• Task to complete:
Which lines in the records below hold the word "Singh"? Copy each of them.

• Extracted entries:
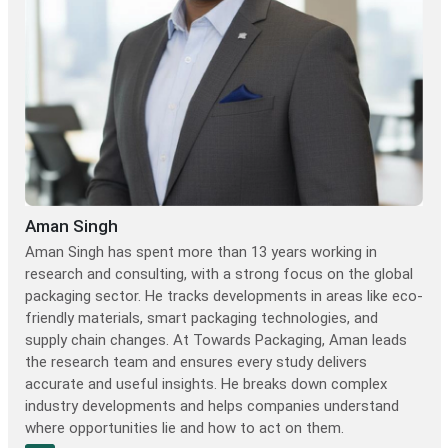
Aman Singh
Aman Singh has spent more than 13 years working in
research and consulting, with a strong focus on the global
packaging sector. He tracks developments in areas like eco-
friendly materials, smart packaging technologies, and
supply chain changes. At Towards Packaging, Aman leads
the research team and ensures every study delivers
accurate and useful insights. He breaks down complex
industry developments and helps companies understand
where opportunities lie and how to act on them.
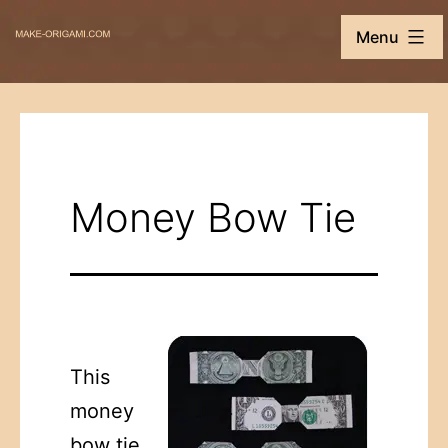
Skip
Make-
Menu
to
Origami.com
content
Money Bow Tie
This
money
bow tie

• Response:
Aman Singh
Aman Singh has spent more than 13 years working in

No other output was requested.